Derivation of Embryonic Stem Cell Lines from Parthenogenetically Developing Rat Blastocysts

Abstract

This study was undertaken to establish rat embryonic stem (ES) cells from parthenogenetically developing blastocysts. Ten blastocysts were prepared by treatment of ovulated rat oocytes with ionomycin and cycloheximide, and three alkaline phosphatase-positive ES cell lines were established using the N2B27 medium supplemented with mitogen activated protein kinase kinase inhibitor PD0325901, glycogen synthase kinase 3 inhibitor CHIR99021, rat leukemia inhibitory factor, and forskolin. Expression of stem cell marker genes (Oct-4, rNanog, Fgf-4, and Rex-1) was confirmed in all three ES cell lines by reverse transcriptase-polymerase chain reaction (RT-PCR). Combined bisulfite restriction analysis showed that the differentially methylated region locus of five imprinted genes (H19, Meg3IG, Igf2r, Peg5, and Peg10) in these ES cells remained to be demethylated or was hypomethylated, which was similar to that in control ES cells established from normal blastocysts. Characteristics of the parthenogenetic blastocyst-derived ES cells were successfully transmitted to the next generation through a chimeric rat for one of the three ES cell lines. This is the first report on germline-competent (genuine) ES cells derived from parthenogenetically developing rat blastocysts.

Introduction

The reverse genetic approach, such as precise and conditional replacements (knock-in) or loss of gene function (knock-out) at a specific locus, has been considered impossible in rats because protocols to establish stem cell lines conventionally used for mice [1,2] are not applicable to rats. However, functional germline-competent embryonic stem (ES) cell lines [3,4] have been recently established from rats by applying inhibitors of mitogen activated protein kinase kinase (MEK), glycogen synthase kinase 3 (GSK3), and/or the fibroblast growth factor receptor in differentiation-related signaling pathways.
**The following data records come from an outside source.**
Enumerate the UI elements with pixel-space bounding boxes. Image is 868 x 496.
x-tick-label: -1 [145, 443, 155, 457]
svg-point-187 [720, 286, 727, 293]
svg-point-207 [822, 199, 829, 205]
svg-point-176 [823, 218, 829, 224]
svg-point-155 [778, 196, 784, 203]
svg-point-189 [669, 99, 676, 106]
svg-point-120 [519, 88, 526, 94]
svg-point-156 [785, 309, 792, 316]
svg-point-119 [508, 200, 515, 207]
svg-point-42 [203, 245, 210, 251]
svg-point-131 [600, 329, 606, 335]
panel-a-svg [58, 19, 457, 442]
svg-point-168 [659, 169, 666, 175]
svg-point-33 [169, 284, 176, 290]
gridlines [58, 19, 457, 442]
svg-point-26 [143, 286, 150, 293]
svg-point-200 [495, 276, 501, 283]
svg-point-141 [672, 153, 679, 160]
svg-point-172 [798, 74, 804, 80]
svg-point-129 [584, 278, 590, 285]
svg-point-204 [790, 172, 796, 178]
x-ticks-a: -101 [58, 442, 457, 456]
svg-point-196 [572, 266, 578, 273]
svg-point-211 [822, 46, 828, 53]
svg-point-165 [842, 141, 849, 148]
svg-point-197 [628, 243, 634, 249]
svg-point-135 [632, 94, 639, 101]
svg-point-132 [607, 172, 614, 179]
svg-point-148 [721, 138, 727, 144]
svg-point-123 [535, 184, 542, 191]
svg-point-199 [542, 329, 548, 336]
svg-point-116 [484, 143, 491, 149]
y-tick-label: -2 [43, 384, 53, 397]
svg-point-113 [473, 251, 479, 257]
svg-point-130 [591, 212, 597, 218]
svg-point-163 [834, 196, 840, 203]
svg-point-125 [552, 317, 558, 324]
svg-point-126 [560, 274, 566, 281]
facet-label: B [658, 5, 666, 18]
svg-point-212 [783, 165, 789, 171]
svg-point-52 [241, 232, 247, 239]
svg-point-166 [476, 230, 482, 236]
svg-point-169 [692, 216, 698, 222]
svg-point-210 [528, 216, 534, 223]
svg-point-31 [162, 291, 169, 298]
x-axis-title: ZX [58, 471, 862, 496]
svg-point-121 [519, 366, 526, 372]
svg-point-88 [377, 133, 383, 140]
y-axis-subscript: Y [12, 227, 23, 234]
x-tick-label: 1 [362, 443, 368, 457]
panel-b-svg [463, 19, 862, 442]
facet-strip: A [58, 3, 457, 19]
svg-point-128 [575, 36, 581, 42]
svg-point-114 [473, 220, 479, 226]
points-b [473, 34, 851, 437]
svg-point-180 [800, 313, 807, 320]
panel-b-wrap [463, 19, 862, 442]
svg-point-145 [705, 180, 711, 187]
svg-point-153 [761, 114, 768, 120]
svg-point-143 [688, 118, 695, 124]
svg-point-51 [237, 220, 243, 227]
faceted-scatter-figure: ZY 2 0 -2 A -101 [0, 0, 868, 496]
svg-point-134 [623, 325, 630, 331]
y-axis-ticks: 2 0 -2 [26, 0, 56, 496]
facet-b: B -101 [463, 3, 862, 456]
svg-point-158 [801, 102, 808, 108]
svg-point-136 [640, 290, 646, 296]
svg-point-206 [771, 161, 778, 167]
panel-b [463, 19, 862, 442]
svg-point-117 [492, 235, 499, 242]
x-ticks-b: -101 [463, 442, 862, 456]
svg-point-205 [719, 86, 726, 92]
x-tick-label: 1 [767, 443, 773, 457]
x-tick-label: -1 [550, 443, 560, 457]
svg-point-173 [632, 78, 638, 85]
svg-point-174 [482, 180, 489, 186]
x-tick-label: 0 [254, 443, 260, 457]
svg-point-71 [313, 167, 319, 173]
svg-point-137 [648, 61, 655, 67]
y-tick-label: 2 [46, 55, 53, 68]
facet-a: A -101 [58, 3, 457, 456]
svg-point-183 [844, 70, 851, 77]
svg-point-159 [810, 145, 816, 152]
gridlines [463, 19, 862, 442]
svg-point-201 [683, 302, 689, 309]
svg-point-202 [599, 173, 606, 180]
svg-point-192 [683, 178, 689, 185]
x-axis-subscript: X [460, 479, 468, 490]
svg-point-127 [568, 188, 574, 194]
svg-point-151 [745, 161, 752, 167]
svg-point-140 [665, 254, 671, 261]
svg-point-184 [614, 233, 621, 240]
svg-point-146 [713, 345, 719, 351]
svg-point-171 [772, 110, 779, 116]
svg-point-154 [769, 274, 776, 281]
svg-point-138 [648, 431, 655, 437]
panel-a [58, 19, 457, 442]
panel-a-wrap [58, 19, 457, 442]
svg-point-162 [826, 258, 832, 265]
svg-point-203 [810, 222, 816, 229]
In mice [5,6], monkeys [7,8], and humans [9,10], pluripotent ES cell lines have been established from the inner cell mass of parthenogenetically developing blastocysts. All genes of parthenogenetic blastocyst-derived ES (pES) cells with uniparental disomy are homozygous. Therefore, pES cells can provide a source of histocompatible tissues that avoid immune rejection upon transplantation [11]. Despite the fact that rats have been used as model animals for organ transplantation [12], rat pES cell lines have not been reported to date. The present study was conducted to establish a germline-competent (genuine) ES cell line from parthenogenetic rat blastocysts.

Materials and Methods

Animals

All procedures for animal experimentation were reviewed and approved by the Animal Care and Use Committee of the National Institute for Physiological Sciences (Okazaki, Japan). Parthenogenetic blastocysts for establishment of pES cells were prepared from homozygous CAG/venus-transgenic (original strain, Crlj:WI; Charles River Japan, Inc., Kanagawa, Japan) female rats [13] maintained in our facility. Blastocyst donors and recipients for production of chimeric rats were 8–13-week-old specific pathogen-free Crlj:WI female rats. All rats were housed in an environmentally controlled room with a 12-h dark/12-h light cycle at 23°C±2°C with 55%±5% humidity, and given free access to a laboratory diet (CE-2; CLEA Japan, Inc., Tokyo, Japan) and filtered water.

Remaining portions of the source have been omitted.